On March 2, 2023, the Biden Administration released its National Cybersecurity Strategy. The Strategy represents the latest push by the Administration to focus on cybersecurity concerns, following the release of Executive Order 14028, Improving the Nation’s Cybersecurity in May 2021. The Strategy lays out the cybersecurity goals and objectives for the federal government and outlines a fundamental change in how the federal government wishes to allocate roles, responsibilities, and resources for cybersecurity. It contemplates placing greater responsibility on industry, particularly owners and operators of systems that hold personal data and technology providers.
The Strategy is broken into five pillars:
- Defend Critical Infrastructure;
- Disrupt and Dismantle Threat Actors;
- Shape Market Forces to Drive Security and Resilience;
- Invest in a Resilient Future;
- Forge International Partnerships to Pursue Shared Goals.
The first pillar builds on efforts seen in recent years to move away from voluntary compliance by industry and increase regulatory requirements, specifically in the critical infrastructure sectors.
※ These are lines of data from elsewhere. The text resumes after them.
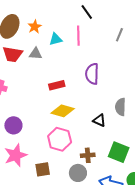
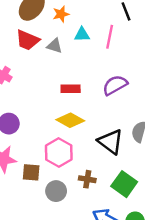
purple semicircle: (92, 74) -> (115, 85), turned 45
black triangle: (99, 120) -> (111, 142), size x1.6
brown square: (43, 169) -> (31, 172), moved
gray circle: (78, 173) -> (56, 191), moved

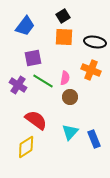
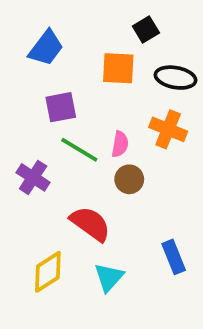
black square: (63, 16) -> (146, 29), moved
purple cross: (18, 85) -> (33, 177), moved
red semicircle: (36, 120) -> (90, 224), moved
cyan triangle: (70, 132) -> (109, 277), moved

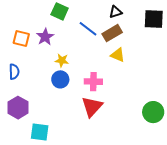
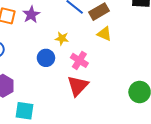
yellow star: (62, 60) -> (62, 38), moved
pink cross: (93, 82) -> (79, 60), turned 30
The federal government will leverage existing regulations to implement additional security requirements and, where additional regulatory authority is necessary, the Administration plans on working with Congress and regulators to address regulatory gaps. The Strategy prescribes that new regulations be performance-based and leverage existing cybersecurity frameworks, voluntary standards, and guidance, including the Cybersecurity and Infrastructure Security Agency’s Cybersecurity Performance Goals and National Institute of Standards and Technology frameworks. The Strategy also encourages regulators to incentivize cybersecurity investments through the rate-making process, tax structures, or other mechanisms.
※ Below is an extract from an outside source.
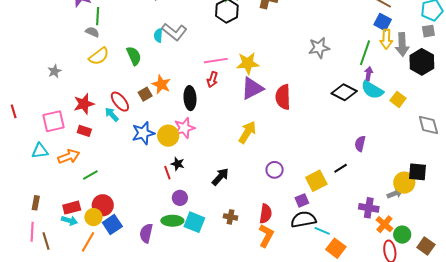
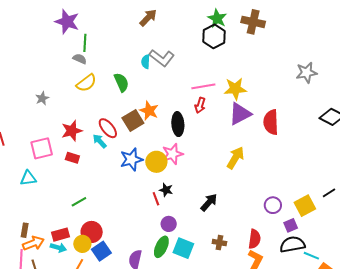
brown square: (145, 94) -> (133, 120), size x1.5
orange arrow: (69, 157) -> (33, 243), moved
purple circle: (275, 170) -> (273, 205), moved
green ellipse: (172, 221) -> (161, 247), turned -65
As part of the third pillar, the Strategy seeks greater accountability for industry responsible for securing personal data, including legislative efforts that would impose clear limits on the “ability to collect, use, transfer, and maintain personal data and provide strong protections for sensitive data like geolocation and health information.”
Additionally, the Strategy contemplates shifting liability onto software producers that ignore best practices for secure software development, which we have previously discussed here, by calling for legislation establishing such liability and establishing a safe harbor framework to shield responsible companies that are meeting the standards.
The Strategy calls for cloud and other internet infrastructure service providers to make reasonable attempts to secure the use of their infrastructure against abuse or other criminal behavior, but it is unclear how the government plans to enforce this requirement.
Notably for federal contractors, the Strategy emphasizes that the federal government will use the federal purchasing power and grant-making authority to incentivize security. Federal contractors also are reminded that the government will pursue legal action against companies that knowingly misrepresent their cybersecurity practices or protocols or knowingly violate obligations to monitor and report cybersecurity incidents or breaches through the Department of Justice’s Civil Cyber-Fraud Initiative, previously discussed in greater detail here.
Finally, the Strategy focuses on efforts by the federal government to shore up cybersecurity, including placing continued emphasis on software supply chain risk mitigation, moving federal IT and operational technology systems to implement a zero trust architecture, and preparing for a post-quantum future.
The Administration is developing an implementation plan to be released in the coming months describing how it proposes to address the objectives detailed in the Strategy. Critical infrastructure owners and operators, industry, software producers, and federal contractors should ensure they are in compliance with any applicable regulatory schemes and monitoring for updates that may impact their operations.